Hello, my name isXXXXX and I have over 20 years of experience as a veterinarian.
I'm sorry to hear that your pup Alfie has had itching and hair loss along his backline. This sounds like a secondary skin infestion from him biting and chewing on himself because he is so itchy, allowing bacteria that normally live on the skin to get in the skin and thrive.
Getting him to stop licking, giving oral antibiotics and allowing the skin to heal helps, but of course if we don't treat the primary reason for his itch then it will return.
Allergies are the most common cause of itchy skin. I'll give you an allergy rundown of likely causes for skin troubles. He may have more than one allergy given how symptomatic he has been. Dogs that have one allergy often develop several with time. The effect of multiple allergies aren't additive, they actually compound one another.
Even if you don't see fleas I do recommend using protection. They are the most common allergen and the backline is the most commonly affected area. It only takes one bite a month to make an allergic dog scratch so I recommend using flea prevention even if you never see one again. Frontline Plus , Advantage II or Advantix are excellent. Don't use over the counter products, especially Hartz or Sargents, as most are ineffective if not toxic.
Other allergens can be inhaled (like grass pollen, dust mites or molds) and you can use a combination of antihistamines and high doses of omega-3 fatty acids to help control his reaction to those (they also help with the symptoms of flea allergy). In combination fatty acids and antihistamines work synergistically, much better than either one alone. If his symptoms worsen seasonally I would think that inhaled allergens are a part of his problem. Don't worry about keeping him on antihistamines too long, they are quite safe and can be used long term if need be. With seasonal allergies I have owners start antihistamines 2 weeks before the season and continue through the season. But some dogs need them year round.
You can try:
1) Benadryl (diphenhydramine only don't use the combination products with acetaminophen or decongestants as they can be toxic to dogs) at 0.5mg to 1mg per kilogram of body weight or one 25mg capsule per 12 kilos of body weight orally every 8 hours.
OR 2)Claritin (loratidine) at 5mg per 12 kilos once or twice daily.
OR 3)Hydroxyzine at 0.5mg per kilogram of body weight orally every 8 hours.
OR 4) Chlorpheniramine at 4mg to 8mg per dog once or twice daily.
Some dogs do better on one antihistamine rather than another.
Give the one you pick a 5 to 7 day trial and if it isn't working try another. Be aware that antihistamines can cause sleepiness or hyperactivity in some dogs. These side effects do wear off with repeated use.
Omega-3 fatty acids are fish oil products. 3V by DVM or Derm Caps ES are good brand name products.
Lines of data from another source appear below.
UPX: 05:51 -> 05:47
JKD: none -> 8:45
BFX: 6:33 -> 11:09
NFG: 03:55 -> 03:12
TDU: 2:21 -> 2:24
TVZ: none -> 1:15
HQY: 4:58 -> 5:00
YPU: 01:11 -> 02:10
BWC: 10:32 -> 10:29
Use the high end of the dosing schedule for your pup's weight.
I recommend a dose based upon the EPA portion (eicosapentanoic acid) of the supplement as if we do that the rest of the supplement will be properly balanced. Give him 20mg to 40mg of EPA per kilo of body weight per day. For example an 8 kilo dog could take 160mg to 320mg of EPA per day.
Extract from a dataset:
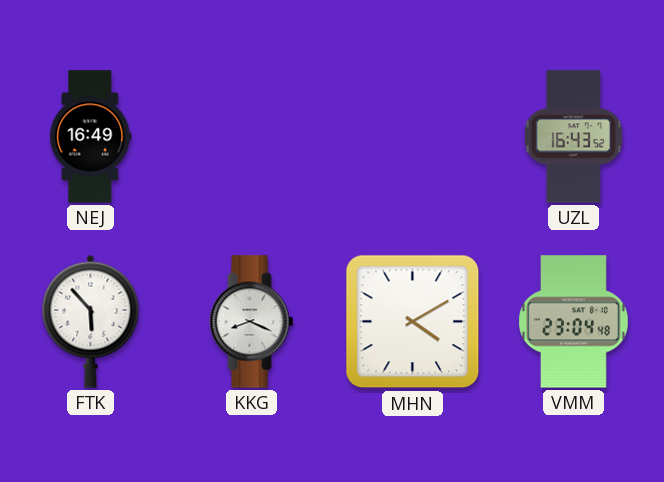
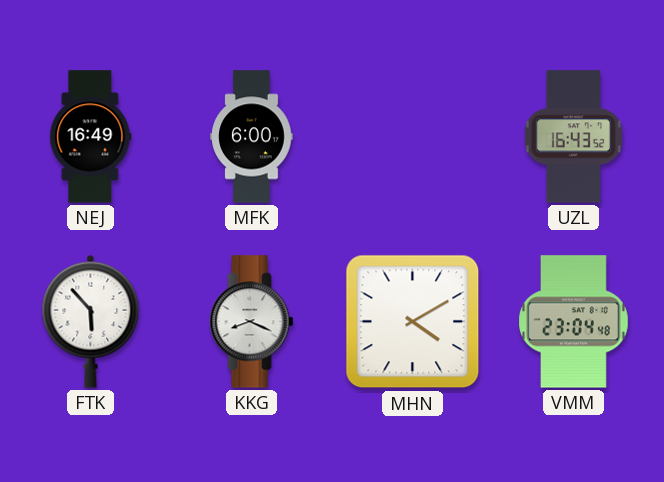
MFK: none -> 6:00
In some cases the pups may need oral antibiotics too here and there if they itch enough to cause lesions.
Another option if the antihistamines and omega 3's aren't enough is a product called Atopica. It suppresses the immune system a bit so it decreases allergic symptoms but it doesn't have as many harmful side effects as systemic steroids. Another option is a brand new drug called Apoquel (generic name oclacitinib) which interferes with the allergic pathway. It works very quickly to stop the symptoms of an allergy. Most dogs are reported to be much more comfortable in a day or so. If you are interested discuss these medications with your veterinarian as they are prescription products.
Please let me know if you have any further questions.